_ACTION ITEM:_
Your response to the data below should hold nothing except the lines from the one containing "Enis Musluoğlu" down to the one containing "получила хорошие результаты в", reproduced exactly and without pictures.

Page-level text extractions
-.-.-

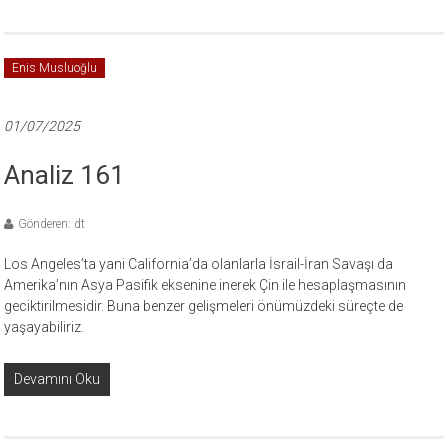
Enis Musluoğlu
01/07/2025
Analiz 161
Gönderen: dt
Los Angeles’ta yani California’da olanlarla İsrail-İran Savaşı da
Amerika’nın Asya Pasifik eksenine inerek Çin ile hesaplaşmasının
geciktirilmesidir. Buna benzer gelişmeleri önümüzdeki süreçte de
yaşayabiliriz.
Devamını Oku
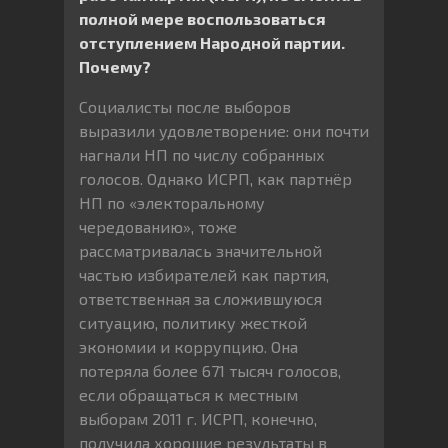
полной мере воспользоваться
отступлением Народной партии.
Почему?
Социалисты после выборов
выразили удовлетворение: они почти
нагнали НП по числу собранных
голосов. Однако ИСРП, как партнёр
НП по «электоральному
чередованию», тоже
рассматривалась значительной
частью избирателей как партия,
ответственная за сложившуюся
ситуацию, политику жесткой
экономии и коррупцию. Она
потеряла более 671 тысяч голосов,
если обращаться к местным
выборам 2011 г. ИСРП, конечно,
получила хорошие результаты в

-.-.-

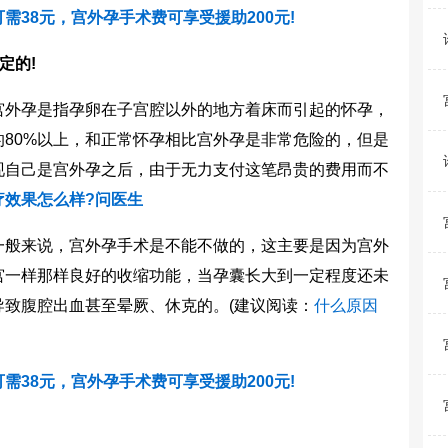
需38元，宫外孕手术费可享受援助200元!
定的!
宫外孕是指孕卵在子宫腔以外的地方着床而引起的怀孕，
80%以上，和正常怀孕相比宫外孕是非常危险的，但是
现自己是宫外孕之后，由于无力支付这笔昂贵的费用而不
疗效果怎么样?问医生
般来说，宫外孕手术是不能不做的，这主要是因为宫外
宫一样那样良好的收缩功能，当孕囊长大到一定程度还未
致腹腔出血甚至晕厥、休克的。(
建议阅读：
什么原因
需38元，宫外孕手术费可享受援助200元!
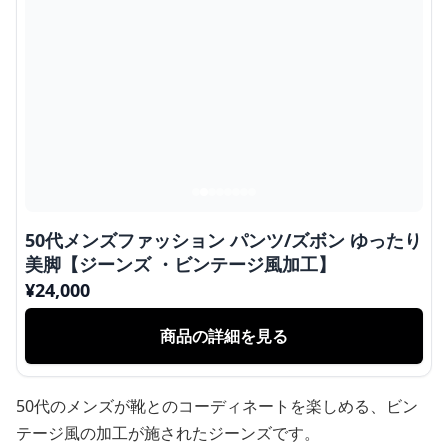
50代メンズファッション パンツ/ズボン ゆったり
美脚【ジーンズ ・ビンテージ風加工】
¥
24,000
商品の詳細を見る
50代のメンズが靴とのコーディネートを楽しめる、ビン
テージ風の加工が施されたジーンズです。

-.-.-

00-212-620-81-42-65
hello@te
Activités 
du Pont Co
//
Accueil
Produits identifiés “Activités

-.-.-

_RESULT OF THE TASK:_
Enis Musluoğlu
01/07/2025
Analiz 161
Gönderen: dt
Los Angeles’ta yani California’da olanlarla İsrail-İran Savaşı da
Amerika’nın Asya Pasifik eksenine inerek Çin ile hesaplaşmasının
geciktirilmesidir. Buna benzer gelişmeleri önümüzdeki süreçte de
yaşayabiliriz.
Devamını Oku
полной мере воспользоваться
отступлением Народной партии.
Почему?
Социалисты после выборов
выразили удовлетворение: они почти
нагнали НП по числу собранных
голосов. Однако ИСРП, как партнёр
НП по «электоральному
чередованию», тоже
рассматривалась значительной
частью избирателей как партия,
ответственная за сложившуюся
ситуацию, политику жесткой
экономии и коррупцию. Она
потеряла более 671 тысяч голосов,
если обращаться к местным
выборам 2011 г. ИСРП, конечно,
получила хорошие результаты в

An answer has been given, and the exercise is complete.